In this circuit the TSOP4830 is used as a sensitive infrared detector that does not require shielding from room lighting. The detector will work under almost any lighting condition from complete darkness to full sunlight.
Basic Circuit Operation
The upper portion of the circuit uses two astable 556 oscillators, IC 1A and IC 1B to drive an infrared LED. IC 1A operates at approximately 3Hz with a duty cycle of about 9 percent. IC 1B is adjusted to 30 kHz (the design operating frequency of the TSOP4830) with a duty cycle of about 52 percent.
The 556 – LED driver circuit produces an approximately 10 millisecond burst of 30 kHz light 3 times per second via the infrared LED.
The lower portion of the circuit is the IR detector, time delay and output section.

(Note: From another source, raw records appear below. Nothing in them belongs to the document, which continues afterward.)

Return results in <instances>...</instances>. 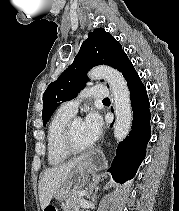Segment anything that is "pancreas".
<instances>
[{
  "label": "pancreas",
  "instance_id": "1",
  "mask_svg": "<svg viewBox=\"0 0 179 211\" xmlns=\"http://www.w3.org/2000/svg\"><path fill=\"white\" fill-rule=\"evenodd\" d=\"M80 191L70 193L61 204L64 211H79L80 202L84 200L83 196L79 195Z\"/></svg>",
  "mask_w": 179,
  "mask_h": 211
}]
</instances>
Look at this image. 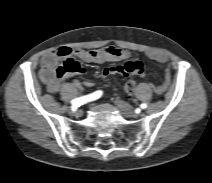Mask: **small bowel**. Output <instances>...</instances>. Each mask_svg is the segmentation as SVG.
Wrapping results in <instances>:
<instances>
[{
    "mask_svg": "<svg viewBox=\"0 0 212 183\" xmlns=\"http://www.w3.org/2000/svg\"><path fill=\"white\" fill-rule=\"evenodd\" d=\"M71 56H77L81 61L85 63H109L125 60L130 57V53L115 46H107L92 51L73 50L71 48L63 47L51 53H48L42 58L40 77L49 92L56 93L60 89L61 79H56L54 72L61 59ZM147 56L151 60L158 63H168L167 56L160 51H148ZM116 74L124 76L138 75L140 77H144L145 72L143 64L139 61H128L123 65L107 67L102 72L103 77H108ZM170 80L171 76L169 69L167 68L163 83L156 88L157 93H163L167 89ZM84 85L89 87L93 85V82L91 80H87L84 82ZM74 86L80 89L82 87V84L79 81L75 80Z\"/></svg>",
    "mask_w": 212,
    "mask_h": 183,
    "instance_id": "c3829d8e",
    "label": "small bowel"
}]
</instances>
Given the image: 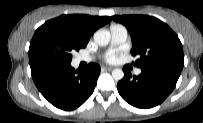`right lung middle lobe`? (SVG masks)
<instances>
[{
	"label": "right lung middle lobe",
	"mask_w": 203,
	"mask_h": 123,
	"mask_svg": "<svg viewBox=\"0 0 203 123\" xmlns=\"http://www.w3.org/2000/svg\"><path fill=\"white\" fill-rule=\"evenodd\" d=\"M86 47L69 29L46 22L40 26L29 47L30 64L36 61L71 63L72 53Z\"/></svg>",
	"instance_id": "obj_1"
}]
</instances>
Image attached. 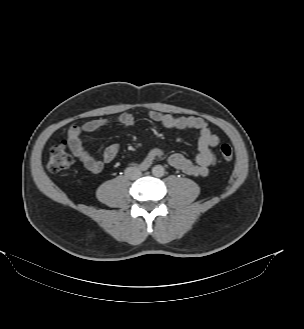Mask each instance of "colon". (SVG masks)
Returning a JSON list of instances; mask_svg holds the SVG:
<instances>
[{"mask_svg": "<svg viewBox=\"0 0 304 329\" xmlns=\"http://www.w3.org/2000/svg\"><path fill=\"white\" fill-rule=\"evenodd\" d=\"M220 155L224 160L233 158V149L229 144L220 146ZM73 164V157L67 149L66 142L54 146L48 158V169L54 174H64Z\"/></svg>", "mask_w": 304, "mask_h": 329, "instance_id": "obj_1", "label": "colon"}]
</instances>
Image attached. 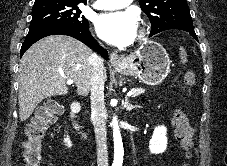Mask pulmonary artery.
<instances>
[{
    "label": "pulmonary artery",
    "instance_id": "obj_1",
    "mask_svg": "<svg viewBox=\"0 0 227 166\" xmlns=\"http://www.w3.org/2000/svg\"><path fill=\"white\" fill-rule=\"evenodd\" d=\"M133 0H96L94 7L98 10H115L128 6Z\"/></svg>",
    "mask_w": 227,
    "mask_h": 166
}]
</instances>
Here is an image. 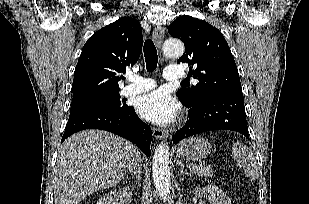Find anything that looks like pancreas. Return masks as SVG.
Instances as JSON below:
<instances>
[{"label":"pancreas","mask_w":309,"mask_h":204,"mask_svg":"<svg viewBox=\"0 0 309 204\" xmlns=\"http://www.w3.org/2000/svg\"><path fill=\"white\" fill-rule=\"evenodd\" d=\"M190 171L199 177H210L214 173L212 167L205 163H199L198 165L190 164Z\"/></svg>","instance_id":"pancreas-1"}]
</instances>
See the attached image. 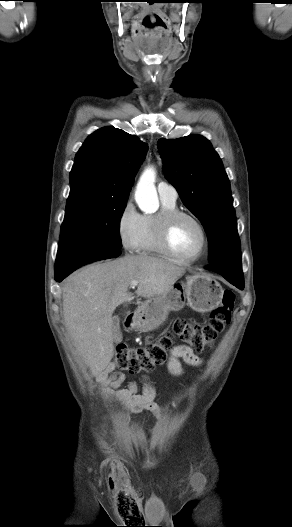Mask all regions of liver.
Listing matches in <instances>:
<instances>
[{"mask_svg":"<svg viewBox=\"0 0 292 527\" xmlns=\"http://www.w3.org/2000/svg\"><path fill=\"white\" fill-rule=\"evenodd\" d=\"M184 273V267L159 258L126 255L91 264L65 280V326L92 375L100 374L113 357L112 314L131 301V282L138 281L137 294L150 299L168 292Z\"/></svg>","mask_w":292,"mask_h":527,"instance_id":"1","label":"liver"}]
</instances>
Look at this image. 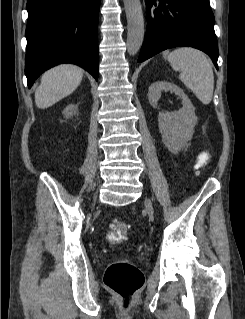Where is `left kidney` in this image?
<instances>
[{
  "label": "left kidney",
  "mask_w": 245,
  "mask_h": 319,
  "mask_svg": "<svg viewBox=\"0 0 245 319\" xmlns=\"http://www.w3.org/2000/svg\"><path fill=\"white\" fill-rule=\"evenodd\" d=\"M162 91H170L182 99L183 107L175 112H159L158 123L162 141L169 151L179 152L188 147L197 124L195 108L184 91L168 81H157L149 87V103L156 108Z\"/></svg>",
  "instance_id": "5707ae66"
}]
</instances>
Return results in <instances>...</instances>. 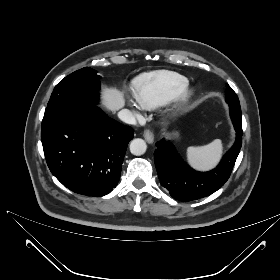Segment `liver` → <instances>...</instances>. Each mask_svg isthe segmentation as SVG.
Here are the masks:
<instances>
[{"label": "liver", "mask_w": 280, "mask_h": 280, "mask_svg": "<svg viewBox=\"0 0 280 280\" xmlns=\"http://www.w3.org/2000/svg\"><path fill=\"white\" fill-rule=\"evenodd\" d=\"M102 105L107 110L116 112L125 105L123 93L116 88H105L102 91Z\"/></svg>", "instance_id": "1"}]
</instances>
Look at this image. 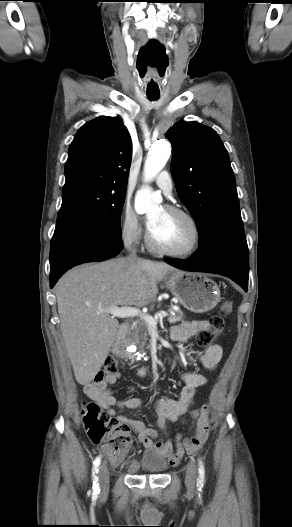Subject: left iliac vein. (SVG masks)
Wrapping results in <instances>:
<instances>
[{"label":"left iliac vein","mask_w":292,"mask_h":527,"mask_svg":"<svg viewBox=\"0 0 292 527\" xmlns=\"http://www.w3.org/2000/svg\"><path fill=\"white\" fill-rule=\"evenodd\" d=\"M195 479H196V467L194 463L191 462L188 465L187 472H186V478H185V483L189 491H193L194 486H195Z\"/></svg>","instance_id":"left-iliac-vein-1"}]
</instances>
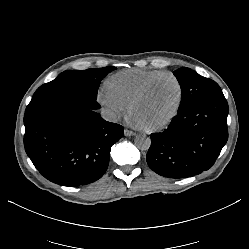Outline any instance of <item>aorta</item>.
Instances as JSON below:
<instances>
[{
  "mask_svg": "<svg viewBox=\"0 0 249 249\" xmlns=\"http://www.w3.org/2000/svg\"><path fill=\"white\" fill-rule=\"evenodd\" d=\"M135 146L140 150H148L151 145V140L149 137L143 134H139L134 139Z\"/></svg>",
  "mask_w": 249,
  "mask_h": 249,
  "instance_id": "1",
  "label": "aorta"
}]
</instances>
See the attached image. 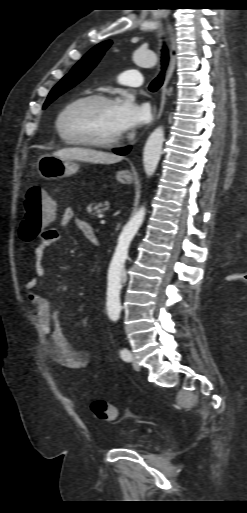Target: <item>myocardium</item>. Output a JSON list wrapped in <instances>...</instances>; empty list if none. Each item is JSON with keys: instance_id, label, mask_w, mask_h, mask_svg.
<instances>
[{"instance_id": "1", "label": "myocardium", "mask_w": 247, "mask_h": 513, "mask_svg": "<svg viewBox=\"0 0 247 513\" xmlns=\"http://www.w3.org/2000/svg\"><path fill=\"white\" fill-rule=\"evenodd\" d=\"M87 101H99L104 103H111L115 104V100L113 97L101 94V93H91L83 96H79L75 98L74 100L68 102L65 104L61 110L59 111L56 120H55V127L58 132V134L69 144L74 145H83V146H92V147H98V148H108L115 146L119 144L122 140V135L116 136L111 139L107 140H92V139H84V138H71L67 136L64 131L62 130L61 123L62 120L67 113V111L75 104L81 103V102H87Z\"/></svg>"}]
</instances>
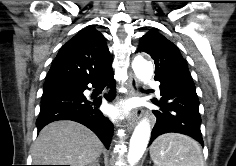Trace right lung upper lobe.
<instances>
[{
	"label": "right lung upper lobe",
	"instance_id": "right-lung-upper-lobe-1",
	"mask_svg": "<svg viewBox=\"0 0 236 166\" xmlns=\"http://www.w3.org/2000/svg\"><path fill=\"white\" fill-rule=\"evenodd\" d=\"M105 40L93 25L79 31L60 48L46 81L59 78L90 79L111 69L112 57Z\"/></svg>",
	"mask_w": 236,
	"mask_h": 166
}]
</instances>
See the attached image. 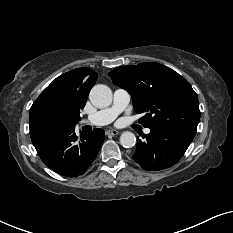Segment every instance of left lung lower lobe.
I'll use <instances>...</instances> for the list:
<instances>
[{"mask_svg":"<svg viewBox=\"0 0 233 233\" xmlns=\"http://www.w3.org/2000/svg\"><path fill=\"white\" fill-rule=\"evenodd\" d=\"M143 135L145 141L137 139L136 151L132 158L148 171H158L177 163L191 141L196 131L186 127H158L150 129Z\"/></svg>","mask_w":233,"mask_h":233,"instance_id":"0a47b994","label":"left lung lower lobe"}]
</instances>
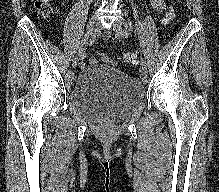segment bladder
Segmentation results:
<instances>
[{
	"label": "bladder",
	"instance_id": "31cf9c89",
	"mask_svg": "<svg viewBox=\"0 0 219 192\" xmlns=\"http://www.w3.org/2000/svg\"><path fill=\"white\" fill-rule=\"evenodd\" d=\"M145 99L143 85L121 70L103 63L87 66L68 92V102L95 123L121 122Z\"/></svg>",
	"mask_w": 219,
	"mask_h": 192
}]
</instances>
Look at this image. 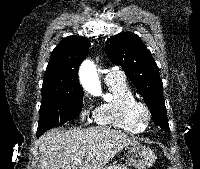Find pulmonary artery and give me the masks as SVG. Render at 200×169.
<instances>
[{
	"label": "pulmonary artery",
	"mask_w": 200,
	"mask_h": 169,
	"mask_svg": "<svg viewBox=\"0 0 200 169\" xmlns=\"http://www.w3.org/2000/svg\"><path fill=\"white\" fill-rule=\"evenodd\" d=\"M116 77H123L119 72H109L105 75V80L113 79Z\"/></svg>",
	"instance_id": "pulmonary-artery-1"
}]
</instances>
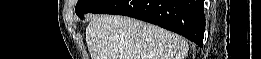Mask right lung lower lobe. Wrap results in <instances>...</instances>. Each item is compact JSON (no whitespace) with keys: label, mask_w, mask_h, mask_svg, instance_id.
Listing matches in <instances>:
<instances>
[{"label":"right lung lower lobe","mask_w":261,"mask_h":59,"mask_svg":"<svg viewBox=\"0 0 261 59\" xmlns=\"http://www.w3.org/2000/svg\"><path fill=\"white\" fill-rule=\"evenodd\" d=\"M93 13L124 15L176 32L203 46L204 0H109Z\"/></svg>","instance_id":"obj_1"}]
</instances>
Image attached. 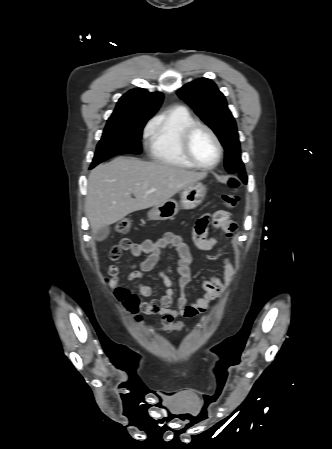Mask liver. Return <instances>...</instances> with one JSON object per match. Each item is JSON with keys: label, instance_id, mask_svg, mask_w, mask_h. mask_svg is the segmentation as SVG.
Masks as SVG:
<instances>
[{"label": "liver", "instance_id": "liver-1", "mask_svg": "<svg viewBox=\"0 0 332 449\" xmlns=\"http://www.w3.org/2000/svg\"><path fill=\"white\" fill-rule=\"evenodd\" d=\"M206 176L167 163L117 157L91 171L85 212L96 232L132 212L166 202Z\"/></svg>", "mask_w": 332, "mask_h": 449}]
</instances>
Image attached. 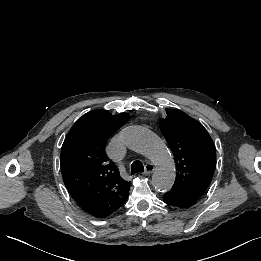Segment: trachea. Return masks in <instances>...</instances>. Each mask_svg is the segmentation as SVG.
I'll use <instances>...</instances> for the list:
<instances>
[{
	"instance_id": "3493384b",
	"label": "trachea",
	"mask_w": 261,
	"mask_h": 261,
	"mask_svg": "<svg viewBox=\"0 0 261 261\" xmlns=\"http://www.w3.org/2000/svg\"><path fill=\"white\" fill-rule=\"evenodd\" d=\"M144 171V166L141 161L136 160L131 164V175L143 172Z\"/></svg>"
}]
</instances>
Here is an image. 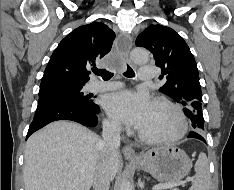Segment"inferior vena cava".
Returning a JSON list of instances; mask_svg holds the SVG:
<instances>
[{
    "mask_svg": "<svg viewBox=\"0 0 234 190\" xmlns=\"http://www.w3.org/2000/svg\"><path fill=\"white\" fill-rule=\"evenodd\" d=\"M120 131L121 127L119 123H103V141L99 144L101 154L93 179L94 190H109L111 181L109 159L111 156L119 153Z\"/></svg>",
    "mask_w": 234,
    "mask_h": 190,
    "instance_id": "602c4592",
    "label": "inferior vena cava"
}]
</instances>
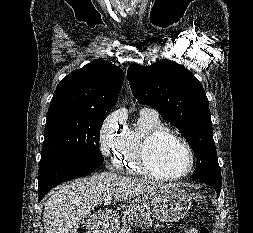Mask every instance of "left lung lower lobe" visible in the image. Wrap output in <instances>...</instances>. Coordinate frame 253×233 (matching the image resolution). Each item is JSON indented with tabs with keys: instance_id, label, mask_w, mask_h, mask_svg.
I'll return each instance as SVG.
<instances>
[{
	"instance_id": "0a47b994",
	"label": "left lung lower lobe",
	"mask_w": 253,
	"mask_h": 233,
	"mask_svg": "<svg viewBox=\"0 0 253 233\" xmlns=\"http://www.w3.org/2000/svg\"><path fill=\"white\" fill-rule=\"evenodd\" d=\"M199 181L212 186L216 190L217 196L220 195L222 181H215V180L206 179V178H201L199 179Z\"/></svg>"
}]
</instances>
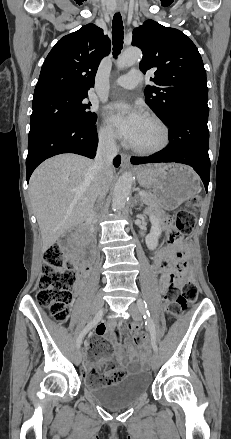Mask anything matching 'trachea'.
Returning <instances> with one entry per match:
<instances>
[{"mask_svg":"<svg viewBox=\"0 0 231 439\" xmlns=\"http://www.w3.org/2000/svg\"><path fill=\"white\" fill-rule=\"evenodd\" d=\"M113 56L116 58L123 47L124 31L120 13H116L112 21Z\"/></svg>","mask_w":231,"mask_h":439,"instance_id":"obj_1","label":"trachea"}]
</instances>
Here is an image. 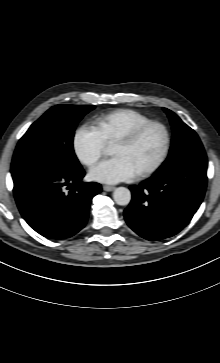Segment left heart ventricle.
Wrapping results in <instances>:
<instances>
[{
    "label": "left heart ventricle",
    "instance_id": "1",
    "mask_svg": "<svg viewBox=\"0 0 220 363\" xmlns=\"http://www.w3.org/2000/svg\"><path fill=\"white\" fill-rule=\"evenodd\" d=\"M163 144V132L157 127H152L131 145L114 144L112 154L127 159L135 171L139 173L158 159Z\"/></svg>",
    "mask_w": 220,
    "mask_h": 363
}]
</instances>
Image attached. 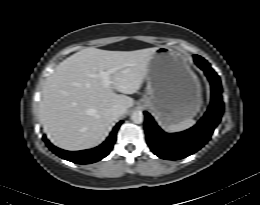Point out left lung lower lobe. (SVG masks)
Here are the masks:
<instances>
[{"label": "left lung lower lobe", "instance_id": "1", "mask_svg": "<svg viewBox=\"0 0 260 205\" xmlns=\"http://www.w3.org/2000/svg\"><path fill=\"white\" fill-rule=\"evenodd\" d=\"M195 56L197 55H194L196 64L205 72L212 89L211 104L204 117L186 131L168 134L157 126L149 113L144 112L147 143L151 151L162 159L178 160L195 153L207 143L221 120L224 104L219 76L210 64L197 60Z\"/></svg>", "mask_w": 260, "mask_h": 205}]
</instances>
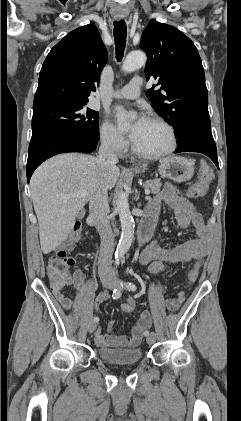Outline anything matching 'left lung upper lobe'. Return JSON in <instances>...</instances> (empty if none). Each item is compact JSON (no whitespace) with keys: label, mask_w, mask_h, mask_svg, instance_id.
Segmentation results:
<instances>
[{"label":"left lung upper lobe","mask_w":241,"mask_h":421,"mask_svg":"<svg viewBox=\"0 0 241 421\" xmlns=\"http://www.w3.org/2000/svg\"><path fill=\"white\" fill-rule=\"evenodd\" d=\"M140 47L147 54V80H158L146 92L155 111L175 129L177 142L210 124L208 91L202 62L193 42L177 28L151 20ZM160 86L159 90H154Z\"/></svg>","instance_id":"1"}]
</instances>
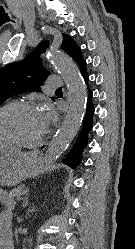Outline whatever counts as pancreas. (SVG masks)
<instances>
[{
	"instance_id": "1",
	"label": "pancreas",
	"mask_w": 135,
	"mask_h": 249,
	"mask_svg": "<svg viewBox=\"0 0 135 249\" xmlns=\"http://www.w3.org/2000/svg\"><path fill=\"white\" fill-rule=\"evenodd\" d=\"M24 194V191L22 190V188H14L12 189L9 193H8V198L10 200H12L13 198H20V196Z\"/></svg>"
}]
</instances>
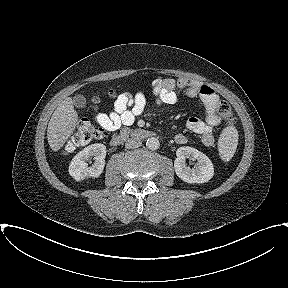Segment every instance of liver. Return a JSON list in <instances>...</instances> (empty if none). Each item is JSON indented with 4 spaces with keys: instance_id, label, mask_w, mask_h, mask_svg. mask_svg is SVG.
Here are the masks:
<instances>
[{
    "instance_id": "liver-1",
    "label": "liver",
    "mask_w": 288,
    "mask_h": 288,
    "mask_svg": "<svg viewBox=\"0 0 288 288\" xmlns=\"http://www.w3.org/2000/svg\"><path fill=\"white\" fill-rule=\"evenodd\" d=\"M77 124L78 113L74 110V102L71 97H66L60 102L48 124L47 139L50 148L55 152L60 150Z\"/></svg>"
}]
</instances>
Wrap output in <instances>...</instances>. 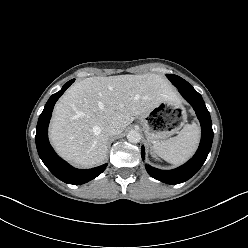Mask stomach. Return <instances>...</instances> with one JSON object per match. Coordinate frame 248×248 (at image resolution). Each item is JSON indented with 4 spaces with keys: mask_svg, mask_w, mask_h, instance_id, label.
Here are the masks:
<instances>
[{
    "mask_svg": "<svg viewBox=\"0 0 248 248\" xmlns=\"http://www.w3.org/2000/svg\"><path fill=\"white\" fill-rule=\"evenodd\" d=\"M179 120H182L181 125L186 121V111L177 100L163 101L140 117L145 136L148 142L153 144L165 140L176 132L179 126L173 128V125Z\"/></svg>",
    "mask_w": 248,
    "mask_h": 248,
    "instance_id": "stomach-1",
    "label": "stomach"
}]
</instances>
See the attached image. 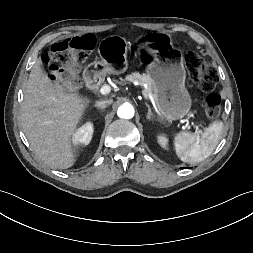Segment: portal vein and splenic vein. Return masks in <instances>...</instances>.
Here are the masks:
<instances>
[{
  "label": "portal vein and splenic vein",
  "mask_w": 253,
  "mask_h": 253,
  "mask_svg": "<svg viewBox=\"0 0 253 253\" xmlns=\"http://www.w3.org/2000/svg\"><path fill=\"white\" fill-rule=\"evenodd\" d=\"M110 91H111V88H110L109 85H103V86L100 88V90H99L100 94H102V95H106V94H108ZM146 98H147V97H146ZM189 126H193V127L195 128L197 134L201 133V130L199 129V127H198L197 125H195L194 123H189V122H187V123H186V127H189Z\"/></svg>",
  "instance_id": "obj_1"
}]
</instances>
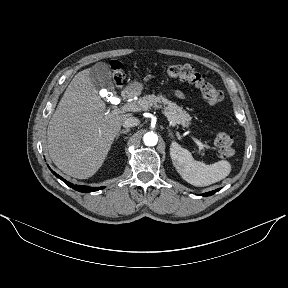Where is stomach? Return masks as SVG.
I'll use <instances>...</instances> for the list:
<instances>
[{"label": "stomach", "instance_id": "0dacf381", "mask_svg": "<svg viewBox=\"0 0 288 288\" xmlns=\"http://www.w3.org/2000/svg\"><path fill=\"white\" fill-rule=\"evenodd\" d=\"M128 91L134 95H139L143 89V84L140 82H132L128 87Z\"/></svg>", "mask_w": 288, "mask_h": 288}]
</instances>
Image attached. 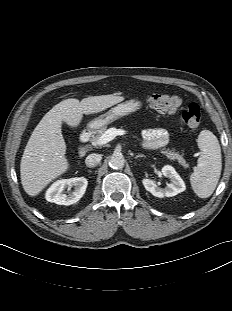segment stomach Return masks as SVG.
I'll use <instances>...</instances> for the list:
<instances>
[{
	"mask_svg": "<svg viewBox=\"0 0 232 311\" xmlns=\"http://www.w3.org/2000/svg\"><path fill=\"white\" fill-rule=\"evenodd\" d=\"M141 107V102L138 100H128L126 102L120 103L117 106L111 108L106 113L92 119L87 124V129L92 132H97L103 127H106L108 124L119 119L120 117L129 115L132 112H135Z\"/></svg>",
	"mask_w": 232,
	"mask_h": 311,
	"instance_id": "0dacf381",
	"label": "stomach"
}]
</instances>
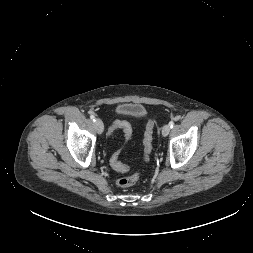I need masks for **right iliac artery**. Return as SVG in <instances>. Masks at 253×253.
Instances as JSON below:
<instances>
[{"label":"right iliac artery","mask_w":253,"mask_h":253,"mask_svg":"<svg viewBox=\"0 0 253 253\" xmlns=\"http://www.w3.org/2000/svg\"><path fill=\"white\" fill-rule=\"evenodd\" d=\"M90 118L95 121V116L94 115H90Z\"/></svg>","instance_id":"obj_1"}]
</instances>
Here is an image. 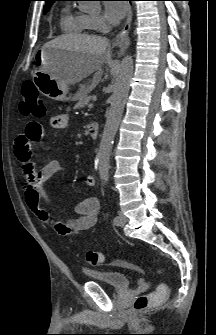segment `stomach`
<instances>
[{
	"label": "stomach",
	"mask_w": 216,
	"mask_h": 335,
	"mask_svg": "<svg viewBox=\"0 0 216 335\" xmlns=\"http://www.w3.org/2000/svg\"><path fill=\"white\" fill-rule=\"evenodd\" d=\"M75 51L44 46L37 55L39 69L35 72L33 81L39 91L56 101H76L79 99L82 90L73 97H67L68 84L57 78L56 75L63 72L76 56Z\"/></svg>",
	"instance_id": "1"
}]
</instances>
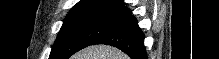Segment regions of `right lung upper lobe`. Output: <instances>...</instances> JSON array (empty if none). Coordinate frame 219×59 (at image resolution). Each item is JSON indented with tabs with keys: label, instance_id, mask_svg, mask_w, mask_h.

The output of the voltage comparator, IC 3, produces a steady LOW – open collector output when infrared light of the correct frequency is detected by the TSP4830 receiver IC.
When the IR Receiver Module receives a sufficiently strong 30 kHz infrared pulse from D1, its output, pin 3, will go LOW for the duration of the pulse. (About 9 milliseconds.)
When the output of the IR detector goes LOW, the voltage at the PLUS input of comparator, IC 3, will be made LOW and the comparator’s output will go LOW. As long as the infrared pulses are seen by the receiver module the output of the comparator will remain LOW.
The 4.7uF capacitor provides a time delayed resetting of the comparatorso that the output of the comparator is steady between the IR pulses.
When the 30kHz infrared signal is no longer detected, the 4.7uF capacitor will recharge and the output of the comparator will go HIGH.
In typical circuits the output of the comparator would control a LED or drive a relay.
Depending on the circuitboard for the infrared proximity detector circuit, the lower portion of the basic circuit is repeated 4 or 8 times.